Furthermore, although a previous global survey of environmental metagenomes concluded that vancomycin resistance genes were common in a myriad of environments, to our knowledge none of these environments possessed relative abundances comparable to SRS soils (Nesme et al. , 2014; Nesme and Simonet, 2015). This was true even for the reference site (30% of total Upper Three Runs ARGs), suggesting that vancomycin resistance genes are abundant and ubiquitously present at the Savannah River Site. However, we did see lower abundances relative to the reference site in ARG types such as β‐lactamases (Ash Basins), rifamycin (Tim’s Branch), tetracycline (Tim’s Branch) and fosfomycin (Tim’s Branch).
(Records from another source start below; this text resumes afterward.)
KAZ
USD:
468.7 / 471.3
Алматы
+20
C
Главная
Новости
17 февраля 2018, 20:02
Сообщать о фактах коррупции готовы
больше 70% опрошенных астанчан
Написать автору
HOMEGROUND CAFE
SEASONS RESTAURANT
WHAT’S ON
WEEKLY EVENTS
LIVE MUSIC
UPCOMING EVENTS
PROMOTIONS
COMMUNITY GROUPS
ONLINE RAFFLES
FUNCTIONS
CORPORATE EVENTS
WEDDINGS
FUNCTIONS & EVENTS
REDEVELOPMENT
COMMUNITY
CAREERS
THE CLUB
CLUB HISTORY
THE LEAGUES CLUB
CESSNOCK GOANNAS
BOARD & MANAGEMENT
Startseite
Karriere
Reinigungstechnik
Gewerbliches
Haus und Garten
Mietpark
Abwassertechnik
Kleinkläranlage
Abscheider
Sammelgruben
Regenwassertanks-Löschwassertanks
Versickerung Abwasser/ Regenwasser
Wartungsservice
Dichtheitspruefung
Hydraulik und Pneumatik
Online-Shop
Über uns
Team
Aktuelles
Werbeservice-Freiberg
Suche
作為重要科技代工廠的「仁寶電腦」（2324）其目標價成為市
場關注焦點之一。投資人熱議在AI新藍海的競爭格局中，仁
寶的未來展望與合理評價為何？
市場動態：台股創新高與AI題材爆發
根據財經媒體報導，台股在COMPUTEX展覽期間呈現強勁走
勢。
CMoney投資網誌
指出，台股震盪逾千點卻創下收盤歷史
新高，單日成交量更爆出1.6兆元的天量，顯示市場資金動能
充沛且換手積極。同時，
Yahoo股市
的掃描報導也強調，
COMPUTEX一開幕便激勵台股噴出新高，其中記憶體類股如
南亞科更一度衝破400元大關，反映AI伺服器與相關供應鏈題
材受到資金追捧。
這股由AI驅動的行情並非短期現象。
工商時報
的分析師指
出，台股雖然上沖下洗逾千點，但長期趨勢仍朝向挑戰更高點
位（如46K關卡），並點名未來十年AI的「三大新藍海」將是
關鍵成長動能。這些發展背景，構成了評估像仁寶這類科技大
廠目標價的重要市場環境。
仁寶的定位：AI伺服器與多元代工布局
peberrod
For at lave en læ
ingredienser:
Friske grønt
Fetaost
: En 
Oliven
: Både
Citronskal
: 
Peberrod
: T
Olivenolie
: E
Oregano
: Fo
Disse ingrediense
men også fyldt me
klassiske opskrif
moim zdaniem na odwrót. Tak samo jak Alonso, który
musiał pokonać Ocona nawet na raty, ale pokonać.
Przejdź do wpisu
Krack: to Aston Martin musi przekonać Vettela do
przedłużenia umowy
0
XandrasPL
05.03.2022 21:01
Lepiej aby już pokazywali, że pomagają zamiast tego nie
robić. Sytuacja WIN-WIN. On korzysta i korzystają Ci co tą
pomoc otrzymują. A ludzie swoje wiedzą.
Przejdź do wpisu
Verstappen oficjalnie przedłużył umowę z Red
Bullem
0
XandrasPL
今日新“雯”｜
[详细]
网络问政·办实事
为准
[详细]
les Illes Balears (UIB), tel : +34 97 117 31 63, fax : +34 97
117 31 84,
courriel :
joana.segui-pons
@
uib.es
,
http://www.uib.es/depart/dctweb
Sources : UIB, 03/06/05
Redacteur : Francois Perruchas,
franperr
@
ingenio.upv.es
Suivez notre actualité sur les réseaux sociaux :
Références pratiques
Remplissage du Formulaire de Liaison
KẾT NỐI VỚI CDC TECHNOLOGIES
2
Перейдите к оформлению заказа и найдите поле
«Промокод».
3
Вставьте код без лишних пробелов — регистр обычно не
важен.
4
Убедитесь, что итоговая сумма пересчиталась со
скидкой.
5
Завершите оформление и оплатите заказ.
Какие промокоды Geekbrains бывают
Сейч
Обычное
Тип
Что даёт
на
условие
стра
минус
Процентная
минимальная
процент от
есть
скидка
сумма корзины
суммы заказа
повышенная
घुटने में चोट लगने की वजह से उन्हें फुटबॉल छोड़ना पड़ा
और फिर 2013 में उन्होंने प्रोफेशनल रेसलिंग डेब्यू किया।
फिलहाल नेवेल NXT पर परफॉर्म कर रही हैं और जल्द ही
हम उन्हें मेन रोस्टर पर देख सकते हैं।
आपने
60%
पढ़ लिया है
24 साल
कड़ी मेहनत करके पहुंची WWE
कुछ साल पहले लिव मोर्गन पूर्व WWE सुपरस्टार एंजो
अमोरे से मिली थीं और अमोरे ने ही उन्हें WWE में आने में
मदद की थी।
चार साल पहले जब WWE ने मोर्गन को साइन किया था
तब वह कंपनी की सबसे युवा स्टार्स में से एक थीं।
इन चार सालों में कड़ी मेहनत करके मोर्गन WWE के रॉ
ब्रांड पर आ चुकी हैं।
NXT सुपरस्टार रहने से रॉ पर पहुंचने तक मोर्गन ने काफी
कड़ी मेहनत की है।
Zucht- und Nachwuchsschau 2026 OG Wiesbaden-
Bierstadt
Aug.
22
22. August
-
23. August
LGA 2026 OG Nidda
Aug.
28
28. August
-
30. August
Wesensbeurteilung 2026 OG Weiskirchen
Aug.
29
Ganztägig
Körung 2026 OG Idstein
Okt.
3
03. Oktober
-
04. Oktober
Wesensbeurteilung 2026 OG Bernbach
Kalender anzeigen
Considering this, we examined the diversity of ARG subtypes and discovered that there were significant differences, with a greater number of ARG subtypes (including biocides) observed in soils from Tim’s Branch than in soils from the reference site. These results indicate that human activities may play an important role in the dissemination and enrichment of antibiotic resistance genes in the environment. A previous study on soils indicated that several ARG types were positively correlated with soil copper levels, whereas chromium, nickel, lead and iron correlated with specific ARG types (Knapp et al. , 2011).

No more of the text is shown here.